Abstract
Cigarette smoking is the major aetiological factor in the development of Chronic
Obstructive Pulmonary Disease (COPD), a collection of diseases encompassing chronic
bronchitis and emphysema. Emphysema is characterised by enlargement of the distal
airspaces in the lungs due to destruction of alveolar walls, and was initially thought to
be the result of matrix destruction from a protease-antiprotease and oxidant-antioxidant
imbalance, leading to detachment of alveolar cells. However, recently apoptosis has
been implicated in alveolar cell loss; increased numbers of apoptotic epithelial and
endothelial cells have been observed in the lungs of emphysema patients. Thus the
effect of cigarette smoke on apoptotic cell death was investigated.
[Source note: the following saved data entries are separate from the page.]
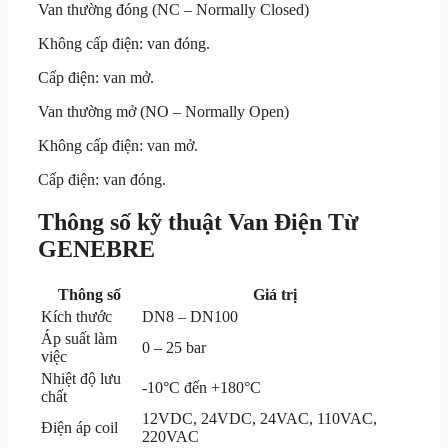
Van thường đóng (NC – Normally Closed)
Không cấp điện: van đóng.
Cấp điện: van mở.
Van thường mở (NO – Normally Open)
Không cấp điện: van mở.
Cấp điện: van đóng.
Thông số kỹ thuật Van Điện Từ
GENEBRE
Thông số
Giá trị
Kích thước
DN8 – DN100
Áp suất làm
0 – 25 bar
việc
Nhiệt độ lưu
-10°C đến +180°C
chất
12VDC, 24VDC, 24VAC, 110VAC,
Điện áp coil
220VAC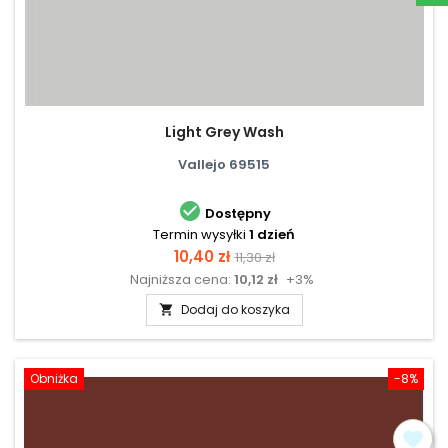
Light Grey Wash
Vallejo 69515

Dostępny
Termin wysyłki
1 dzień
Cena
Cena
10,40 zł
11,30 zł
Najniższa cena:
10,12 zł
+3%
podstawowa
Dodaj do koszyka

Obniżka
-8%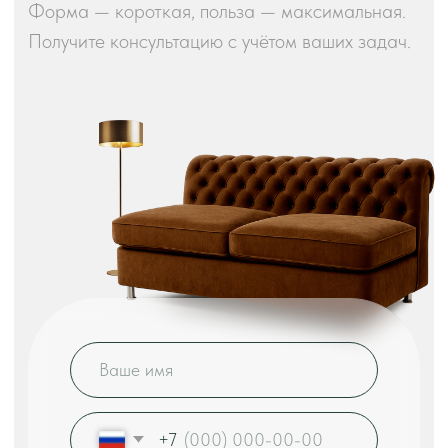
Наш шоу-рум: Москва, ул. Выборгская, 16к2
«Tulsy» — ведущий производитель ресторанной
мебели с 8-летним опытом работы на рынке.
Наша компания специализируется на создании
комфортных и долговечных решений для
предприятий общественного питания любого
формата.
Unexpectedly, cigarette smoke condensate (CSC) did not induce apoptosis in either an
alveolar epithelial type II cell line (A549) or primary human umbilical vein endothelial
cells (HUVECs), but instead it induced necrosis and inhibited staurosporine-induced
apoptosis. The anti-apoptotic, pro-necrotic, effect of CSC was reproduced in a model
system using Jurkat T cells, when either staurosporine or Fas ligation was used as an
apoptotic stimulus. Additional studies indicated that these effects might be oxidantmediated as the antioxidant compounds glutathione and dithiothreitol prevented CSCmediated apoptosis inhibition, and necrosis. Time course experiments revealed that
CSC inhibited an early step in the caspase cascade, whereby caspase-3 was not
activated. Moreover, reconstitution of the apoptosome in cytoplasmic extracts from
CSC-treated cells, by addition of cytochrome-c and dATP, did not result in activation of
caspases-3 or -9. Thus, smoke treatment may alter the levels of pro- and antiapoptogenic factors downstream of the mitochondria to inhibit active apoptosome
formation. Therefore these data demonstrate that CSC treatment did not induce
apoptosis as previously reported. More interestingly, CSC inhibited apoptosis by
preventing activation of caspases, resulting in necrotic cell death. Thus, cell death in
response to cigarette smoke by necrosis, and not apoptosis, may be responsible for the
loss of alveolar walls observed in emphysema.